Reality of Aid Secretariat October 9, 2013
The Agenda For Change, first unveiled in 2011 and approved in May 2012, will determine European Union (EU)’s development policy in the coming years. It is an attempt to improve EU poverty reduction efforts by making its development assistance “more strategic, targeted and results-oriented”. [i] “Impact” has become a buzzword among European development officials but issues that plague European development cooperation over the years call to question whether or not the new overseas aid policy can indeed bring about real transformation in the lives of the poor in Asia & the Pacific.
EU development cooperation in principle is guided by the Lisbon Treaty, which states that the Union’s development cooperation policy shall have as its primary objective the eradication of poverty. Policy coherence for development is also an explicit obligation within the treaty. [ii] EU also underlines that human rights, democracy and rule of law are fundamental underlying principles for each development agreement, along with environmental sustainability and gender equality.
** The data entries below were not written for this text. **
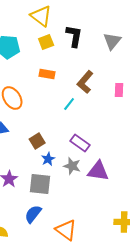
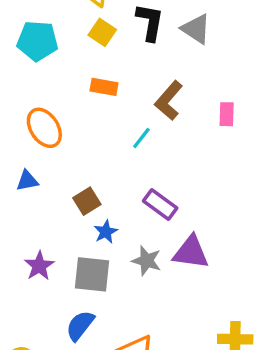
gray triangle: (112, 41) -> (196, 29), moved, turned -36
yellow square: (46, 42) -> (102, 32), turned -35
gray star: (72, 166) -> (147, 261), moved

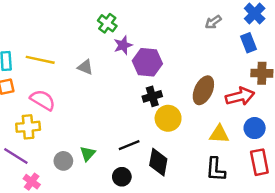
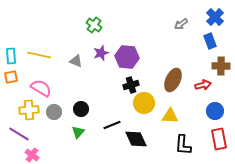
purple star: (123, 45) -> (101, 53), moved
red arrow: (240, 96) -> (203, 85), size x0.7
yellow triangle: (219, 134) -> (170, 116), moved
gray circle: (63, 161) -> (54, 112), moved
black diamond: (158, 162) -> (136, 139), turned -35
black circle: (122, 177) -> (81, 109), moved

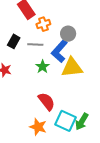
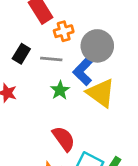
gray circle: (68, 34) -> (97, 46), size x1.5
yellow triangle: (72, 67) -> (101, 93), turned 40

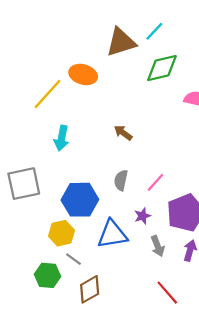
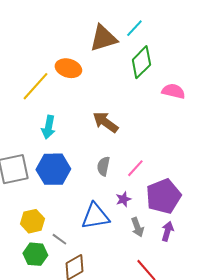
green diamond: (162, 68) -> (141, 62), turned -32
brown arrow: (123, 133) -> (105, 122), size x1.5
blue hexagon: (80, 200) -> (53, 169), moved
yellow hexagon: (62, 233) -> (32, 221), moved

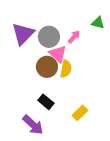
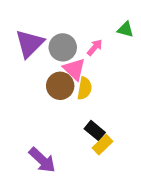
black rectangle: (46, 102) -> (95, 131), moved

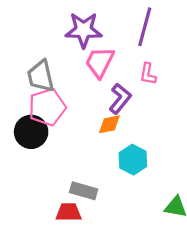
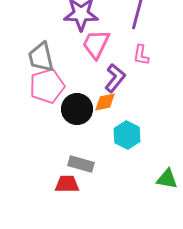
black circle: (31, 132) -> (77, 109), moved

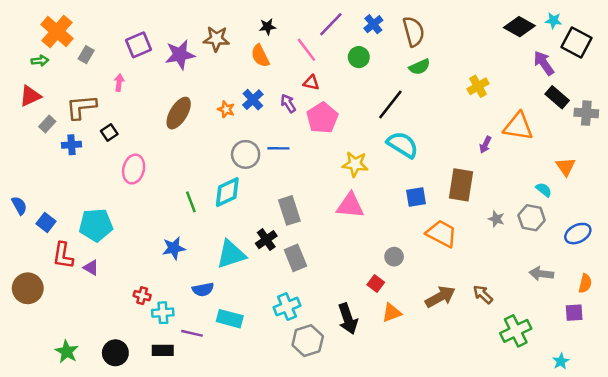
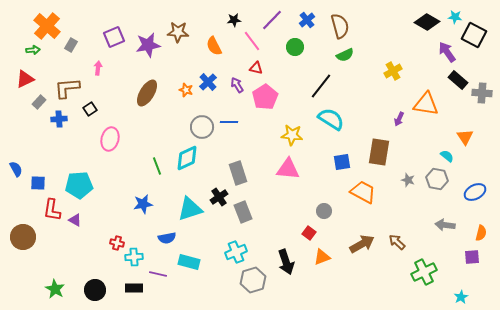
black star: (267, 27) -> (234, 20), moved
blue square: (46, 223) -> (38, 183), turned -35

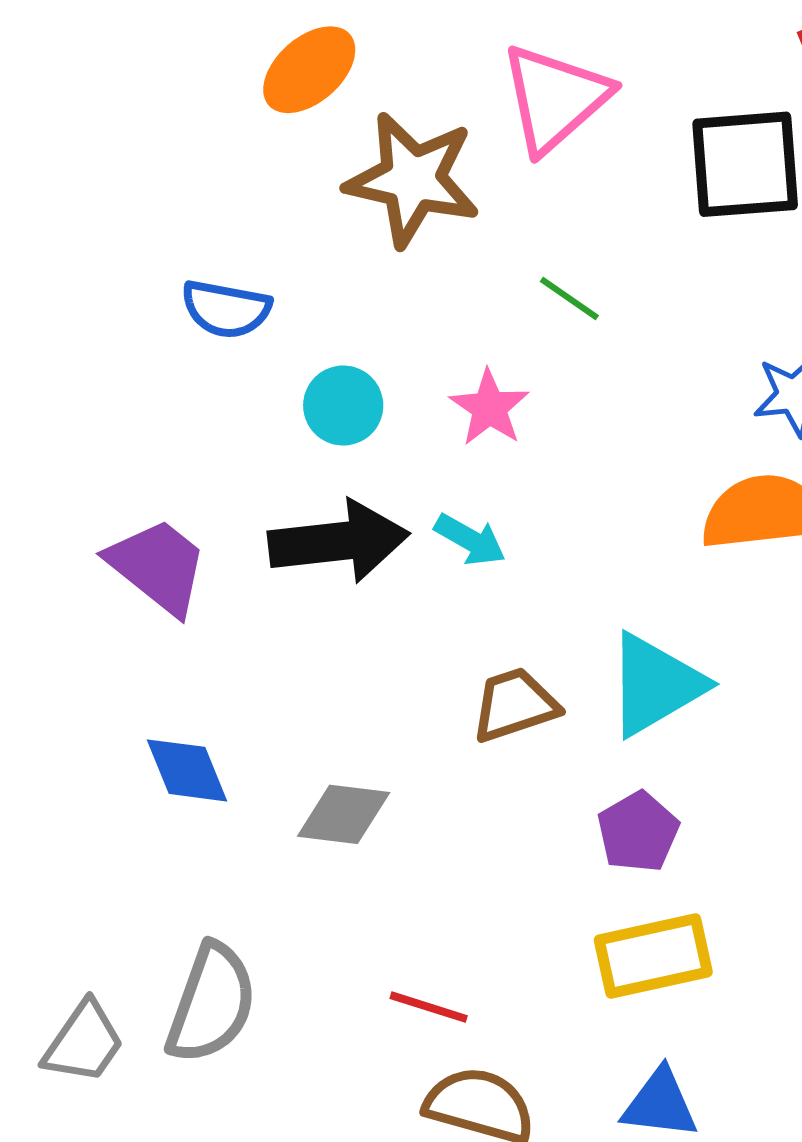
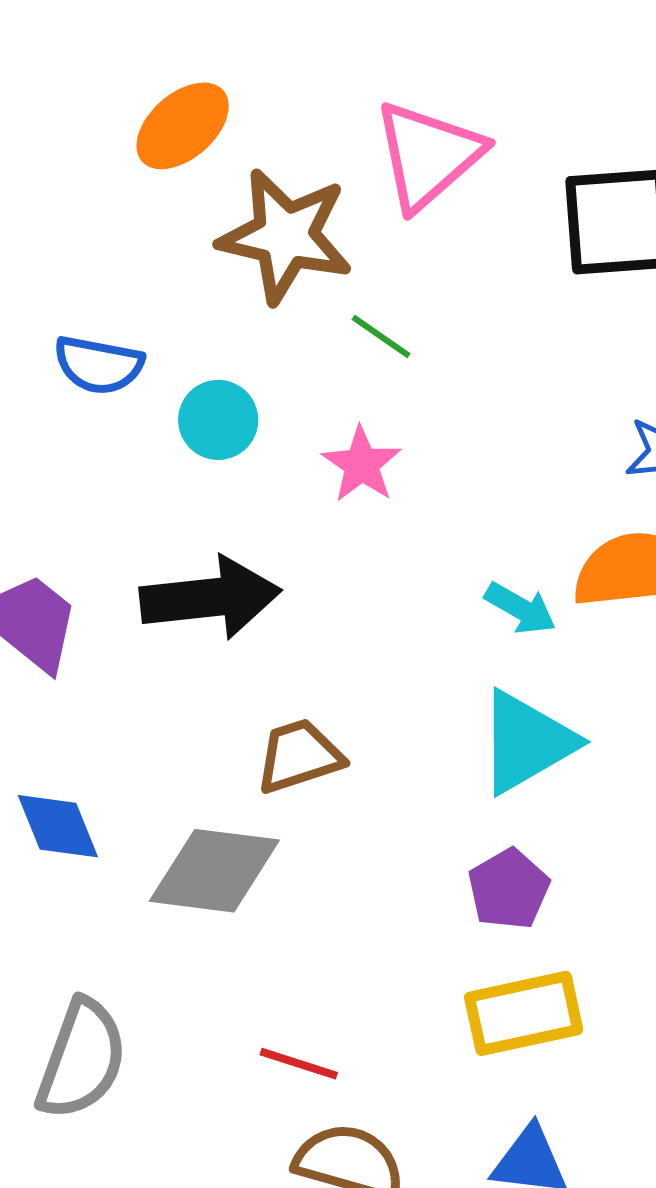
green line: (569, 298) -> (381, 337), moved
cyan circle: (343, 406) -> (218, 420), moved
cyan arrow: (470, 540) -> (520, 608), moved
brown trapezoid: (515, 705) -> (299, 756), moved
gray diamond: (344, 814) -> (214, 871), size x1.4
It has also affirmed through the Paris, Accra and Busan agreements its commitment to the principles of ownership, mutual accountability, removal of conditionality in aid and untying of aid, and the promotion of inclusive development partnerships which means the recognition of different and complementary roles of all actors, including the recognition of CSOs as development actors in their own right.
It is important to critically examine whether the reality of EU development cooperation matches the fine image that its treaties and proclamations suggest.
Fragmentation and proliferation of the EU aid architecture
The EU aid architecture is highly fragmented. The EU 27 member states each choose their own partner countries, priority sectors and levels of financial allocation in sovereign decisions. The European Commission (EC), in fact, is only the EU’s 28th provider, making it a donor in its own right. Many member states, and the Commission, maintain several different aid agencies or financing mechanisms – each agency has its own regulations and guidelines, attach their own conditions to aid, and conduct their own monitoring and evaluation exercises.
This fragmentation and proliferation of the EU aid architecture has severe implications for both parties involved in development cooperation. For EU donors it means they have to invest time and money in cumbersome coordination, or the result will be waste from unnecessary duplication. The EU’s partner countries in turn have to negotiate with all these donors separately, receiving and entertaining their missions and writing progress reports, to mention just a few of the tasks this entails. The bureaucracy distracts from the core work of administering the country and providing public services for the citizens, and involves high costs in poor countries, which often lack capacity or resources. [iii]
Failure to meet aid commitments
In 1970, the UN general assembly agreed that "economically advanced countries" should make efforts to provide 0.7% of gross national income as official development assistance (ODA). The initial idea was that donors should achieve this target by the mid-1970s, but most EU member states have not reached the figure.